Qual è il modello della “medicina comportamentale”?
Il modello si basa sulla possibilità di modificare il cammino della malattia, attraverso la comprensione dei meccanismi che hanno contribuito alla sua insorgenza.
Attraverso l’osservazione, possiamo identificare le attitudini del paziente, desensibilizzando convinzioni psicologiche vecchie nel tempo e schemi ripetitivi di pensiero ricorrenti. Scopriremmo così le emozioni, le avversità e lo sconforto, elementi cognitivi che, definendo modelli prefissati, agiscono a livello conscio ed inconscio. In affiancamento ai trattamenti medici convenzionali, la “medicina comportamentale” è in grado di contribuire positivamente sull’andamento della malattia, agendo sul sistema complessivo.
Sin dal 1970, il mondo scientifico ha dimostrato che ogni emozione definisce un segnale cellulare implicato nel trasferire l’informazione a livello corporeo. Le “sostanze” delle informazioni emozionali sono costituite da recettori molecolari da cui si sviluppò il concetto che pensieri sensazioni ed emozioni avessero una base bio-chimica e che gli specifici recettori molecolari sono stati spesso identificati sulla superficie cellulare. L’incontro tra molecola e recettore è la chiave chimica capace di trasferire l’informazione dentro la cellula, modificandola. Queste molecole (steroidi, peptidi…) sono state rilevate nel sistema limbico che rappresenta il nostro cervello emozionale. Quindi, un vero linguaggio bio-chimico collegato a cervello, apparato gastro-intestinale, sistema nervoso e immunitario legato da una ben precisa rete di scambi comunicazionali.
Lo stress può essere la causa di un processo
di degenerazione cellulare?
È possibile. Ma ricordiamoci che lo stress può anche essere uno stimolo positivo, che va ben gestito (eustress).
Lo stress negativo (distress) può essere attivato da molte situazioni che la persona intravede come una minaccia. È una reazione ad uno stimolo specifico, sia esogeno che endogeno, che può determinare alterazioni fisiche emotive e mentali. Quando il meccanismo dello stress è attivato, la struttura mente/corpo rivede velocemente tutte le esperienze passate, le memorie inconsce radicate internamente al sistema limbico e stabilisce se quanto sta accadendo rappresenta una minaccia. Questo processo dinamico impatta sul sistema nervoso simpatico, rilasciando per lungo tempo gli specifici ormoni stressogeni, quali il cortisolo. La crescita, a livello ematico, del cortisolo comporta modifiche dell’umore, altera la memoria, abbassa il livello di serotonina e indebolisce il sistema immunitario.

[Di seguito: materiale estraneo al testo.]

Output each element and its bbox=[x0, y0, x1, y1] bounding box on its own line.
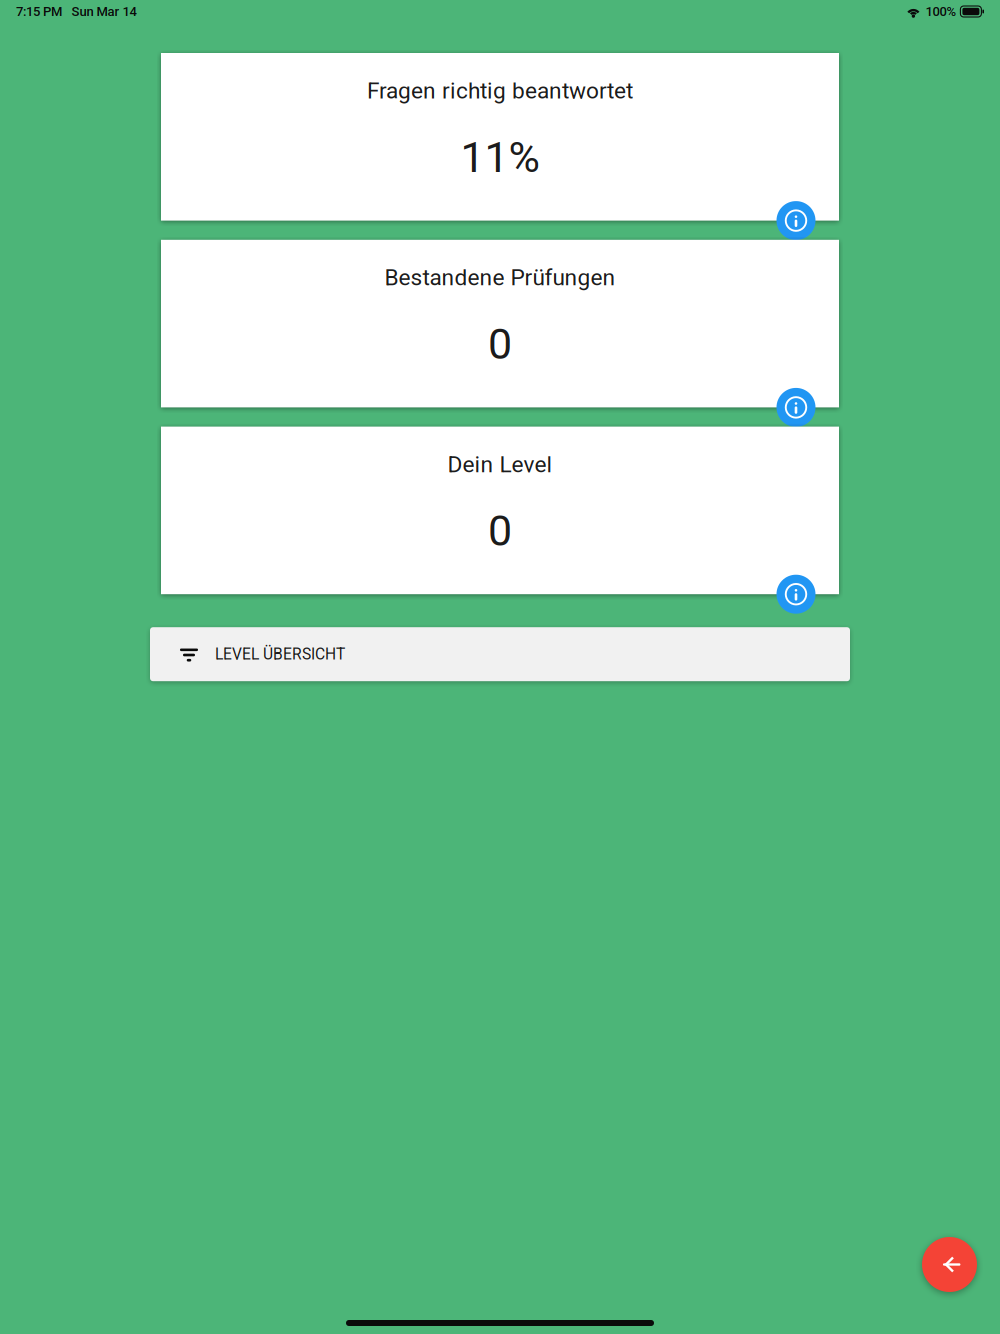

Molte ricerche evidenziano che, negli anni precedenti l’insorgenza di molteplici patologie, le persone hanno – per esempio – imparato ad ignorare i propri bisogni, in modo da soddisfare bisogni di altri, hanno rifiutato di riconoscere i propri limiti emozionali o hanno palesato l’incapacità di esprimere le loro emozioni, in quanto condizionati dall’assetto emotivo appreso sin da bambini. Tendenzialmente il modo in cui le persone gestiscono i livelli di stress è basato sulle regole adottate dalla società internamente alla quale viviamo o dai modelli educativi parentali. Depressione, disperazione ed altro sono emozioni potenzialmente concause di patologie particolarmente serie.
“Medicina comportamentale”: quale terapia?

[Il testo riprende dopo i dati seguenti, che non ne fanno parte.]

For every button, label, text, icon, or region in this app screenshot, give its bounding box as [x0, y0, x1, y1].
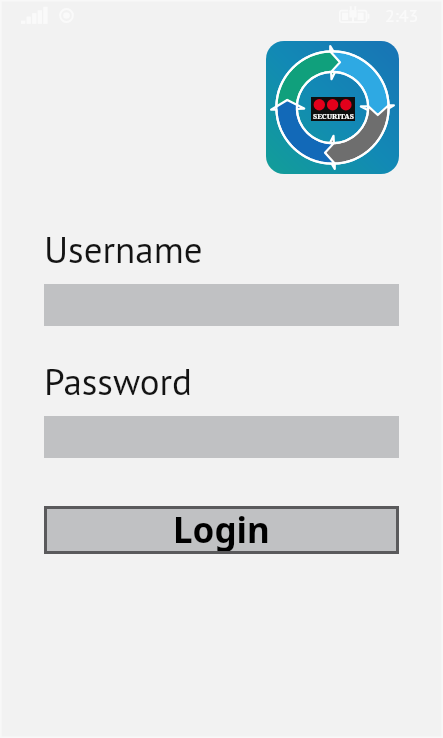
staticText: Password: [44, 357, 192, 405]
other: Signal strength: [21, 6, 49, 24]
button[interactable]: Login: [44, 506, 399, 554]
staticText: SECURITAS: [313, 111, 354, 121]
staticText: Login: [173, 506, 270, 554]
button[interactable]: Securitas logo: [266, 41, 399, 174]
other: Battery charging: [339, 5, 371, 24]
staticText: Username: [44, 225, 203, 273]
other: Data connection: [59, 8, 74, 23]
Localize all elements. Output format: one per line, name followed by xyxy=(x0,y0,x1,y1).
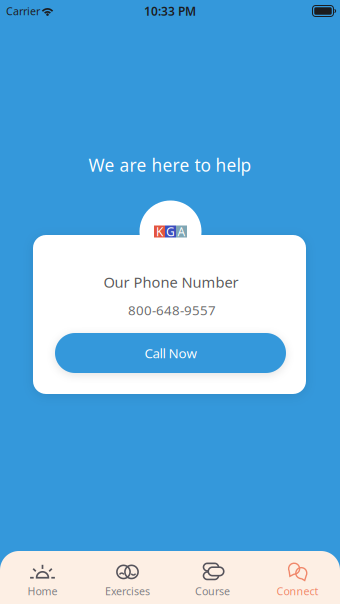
staticText: Our Phone Number xyxy=(104,272,238,292)
staticText: G xyxy=(166,224,175,239)
button[interactable]: Exercises xyxy=(85,551,170,604)
staticText: K xyxy=(156,224,163,239)
staticText: Course xyxy=(195,584,230,598)
button[interactable]: Course xyxy=(170,551,255,604)
staticText: A xyxy=(178,224,186,239)
staticText: Exercises xyxy=(105,584,150,598)
button[interactable]: Call Now xyxy=(55,333,286,373)
staticText: Home xyxy=(28,584,58,598)
staticText: We are here to help xyxy=(88,154,252,176)
staticText: 800-648-9557 xyxy=(128,301,216,319)
staticText: Call Now xyxy=(144,344,196,362)
button[interactable]: Home xyxy=(0,551,85,604)
button[interactable]: Connect xyxy=(255,551,340,604)
staticText: 10:33 PM xyxy=(144,3,196,19)
staticText: Carrier xyxy=(6,4,40,18)
staticText: Connect xyxy=(276,584,318,598)
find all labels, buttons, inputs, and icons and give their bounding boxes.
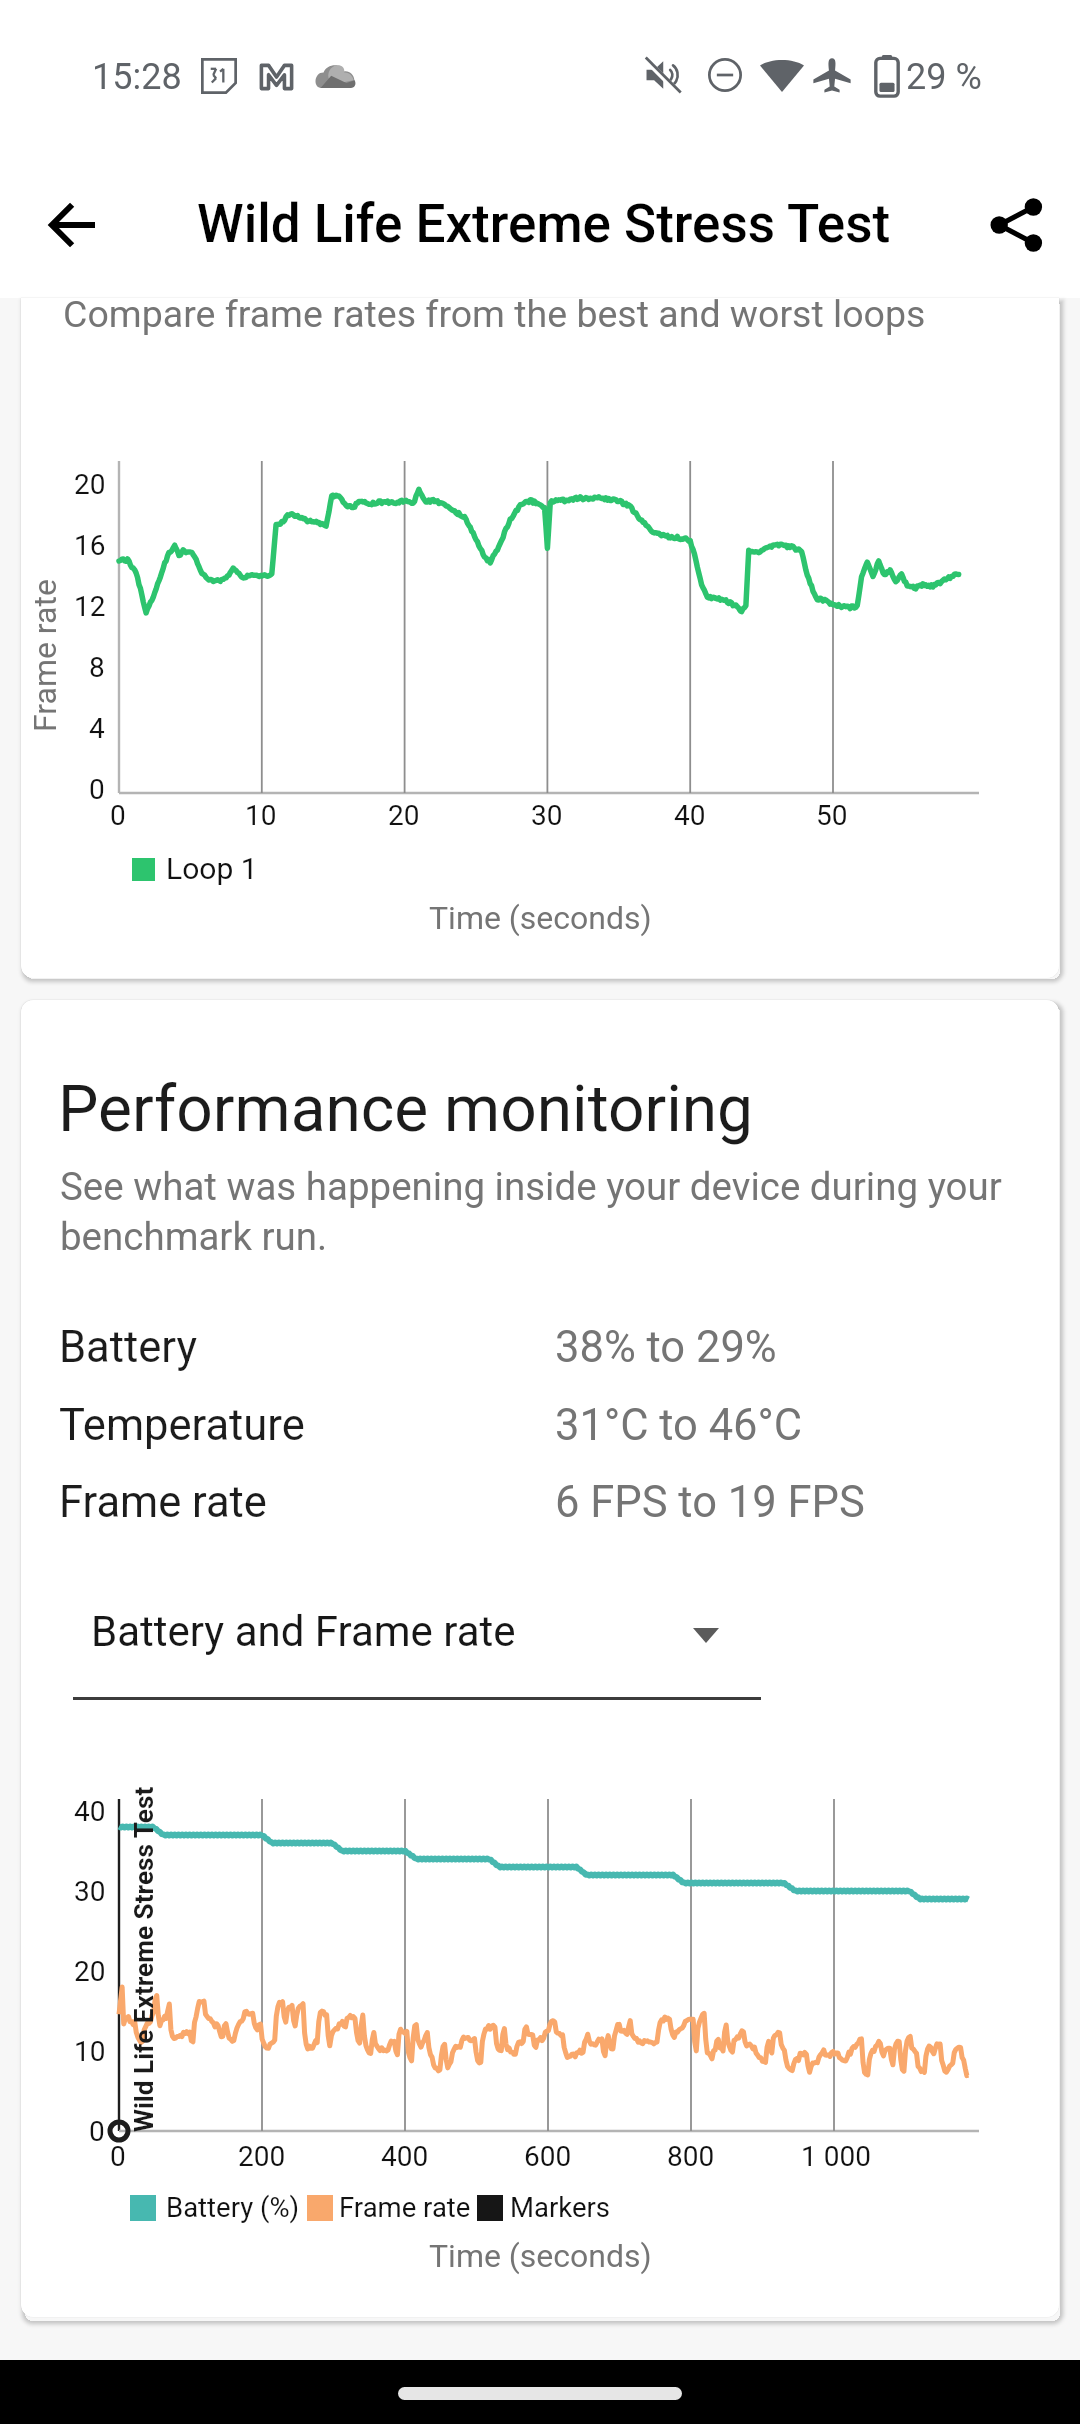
staticText: 8 — [89, 651, 105, 684]
staticText: 30 — [531, 799, 563, 832]
staticText: 4 — [89, 712, 105, 745]
staticText: 0 — [89, 773, 105, 806]
staticText: Temperature — [59, 1400, 305, 1451]
staticText: 40 — [74, 1795, 106, 1828]
staticText: 600 — [524, 2140, 572, 2173]
staticText: 0 — [110, 2140, 126, 2173]
staticText: 200 — [238, 2140, 286, 2173]
staticText: 20 — [74, 1955, 106, 1988]
staticText: Performance monitoring — [58, 1072, 753, 1147]
staticText: Frame rate — [59, 1477, 267, 1528]
staticText: 50 — [816, 799, 848, 832]
staticText: 20 — [388, 799, 420, 832]
staticText: Time (seconds) — [429, 2237, 652, 2275]
staticText: Compare frame rates from the best and wo… — [63, 298, 926, 336]
staticText: 38% to 29% — [555, 1322, 777, 1373]
staticText: 30 — [74, 1875, 106, 1908]
button[interactable]: Share — [956, 165, 1076, 285]
staticText: Battery and Frame rate — [91, 1607, 516, 1656]
staticText: See what was happening inside your devic… — [60, 1164, 1010, 1260]
staticText: 800 — [667, 2140, 715, 2173]
staticText: Markers — [510, 2191, 611, 2223]
staticText: 12 — [74, 590, 106, 623]
staticText: 10 — [74, 2035, 106, 2068]
staticText: 29 % — [906, 56, 982, 98]
staticText: 10 — [245, 799, 277, 832]
button[interactable]: Back — [13, 165, 133, 285]
staticText: 15:28 — [92, 56, 182, 98]
staticText: Frame rate — [339, 2191, 471, 2223]
staticText: 16 — [74, 529, 106, 562]
staticText: Wild Life Extreme Stress Test — [197, 193, 891, 255]
staticText: 6 FPS to 19 FPS — [555, 1477, 865, 1528]
staticText: 400 — [381, 2140, 429, 2173]
staticText: Time (seconds) — [429, 899, 652, 937]
staticText: Battery (%) — [166, 2191, 300, 2223]
staticText: 20 — [74, 468, 106, 501]
staticText: Frame rate — [26, 579, 64, 732]
staticText: Loop 1 — [166, 851, 258, 886]
staticText: Battery — [59, 1322, 197, 1373]
staticText: 0 — [89, 2115, 105, 2148]
staticText: 31°C to 46°C — [555, 1400, 803, 1451]
staticText: 40 — [674, 799, 706, 832]
staticText: 0 — [110, 799, 126, 832]
staticText: Wild Life Extreme Stress Test — [129, 1786, 160, 2132]
button[interactable]: Battery and Frame rate — [73, 1590, 761, 1700]
staticText: 1 000 — [801, 2140, 871, 2173]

Tecniche di meditazione, di rilassamento e simbolismo visuale possono ridurre alti livelli di ansia, smantellando le convinzioni negative e i pregiudizi delle persone. Un’altra dimensione terapeutica è quella che si avvale dell’utilizzo positivo dei nostri schemi linguistici.

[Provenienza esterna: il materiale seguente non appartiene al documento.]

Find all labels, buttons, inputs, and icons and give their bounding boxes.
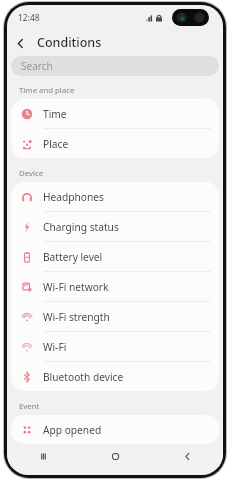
staticText: Wi-Fi [43,340,67,354]
staticText: Headphones [43,190,104,204]
staticText: Place [43,137,69,151]
button[interactable]: Battery level [11,242,219,271]
staticText: Charging status [43,220,119,234]
button[interactable]: Back [7,30,33,56]
button[interactable]: Wi-Fi strength [11,302,219,331]
staticText: Search [21,59,53,73]
button[interactable]: Wi-Fi [11,332,219,361]
button[interactable]: Headphones [11,182,219,211]
staticText: 12:48 [18,12,40,24]
staticText: Device [19,168,44,179]
staticText: Wi-Fi strength [43,310,110,324]
staticText: Event [19,401,40,412]
staticText: Time [43,107,67,121]
button[interactable]: Home [79,445,151,467]
button[interactable]: Place [11,129,219,158]
button[interactable]: Wi-Fi network [11,272,219,301]
staticText: Conditions [37,34,102,51]
staticText: Battery level [43,250,103,264]
button[interactable]: Recent apps [7,445,79,467]
button[interactable]: Back [151,445,223,467]
button[interactable]: Charging status [11,212,219,241]
staticText: App opened [43,423,102,437]
staticText: Time and place [19,85,75,96]
button[interactable]: Search [11,56,219,76]
staticText: Bluetooth device [43,370,124,384]
button[interactable]: Bluetooth device [11,362,219,391]
button[interactable]: App opened [11,415,219,444]
button[interactable]: Time [11,99,219,128]
staticText: Wi-Fi network [43,280,109,294]
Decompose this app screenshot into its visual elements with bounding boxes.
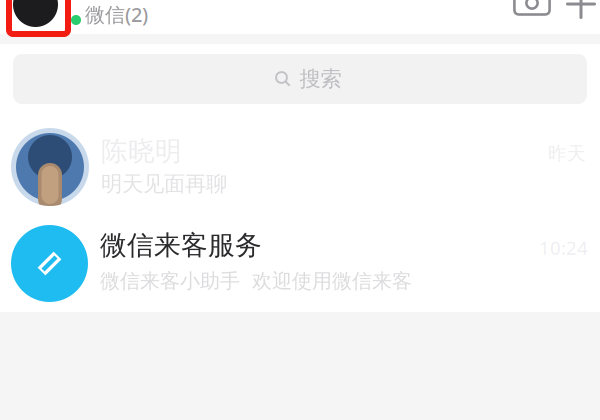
- button[interactable]: Camera: [509, 0, 555, 20]
- staticText: 10:24: [539, 235, 588, 260]
- button[interactable]: 陈晓明: [0, 114, 600, 218]
- button[interactable]: 微信来客服务: [0, 218, 600, 312]
- staticText: 明天见面再聊: [101, 171, 227, 197]
- staticText: 微信来客服务: [100, 229, 262, 262]
- button[interactable]: Add: [561, 0, 600, 24]
- staticText: 陈晓明: [101, 135, 182, 168]
- staticText: 昨天: [548, 142, 586, 165]
- staticText: 微信来客小助手 欢迎使用微信来客: [100, 269, 412, 293]
- staticText: 微信(2): [85, 1, 148, 28]
- staticText: 搜索: [300, 66, 342, 92]
- button[interactable]: 搜索: [13, 54, 587, 104]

Se, le parole che utilizziamo – nel bene e soprattutto nel male – nella nostra quotidianità sono espressione dei nostri pensieri, è possibile che abbiano un così profondo effetto internamente al nostro subconscio, che, intervenendo sul sistema nervoso centrale, possano influire negativamente sul nostro sistema immunitario. Di rimando: se prendiamo profondamente conoscenza dei nostri schemi linguistici, possiamo trasformare i significati da negativi in positivi, generatori di comportamenti valoriali con benefici influssi su tutto il sistema.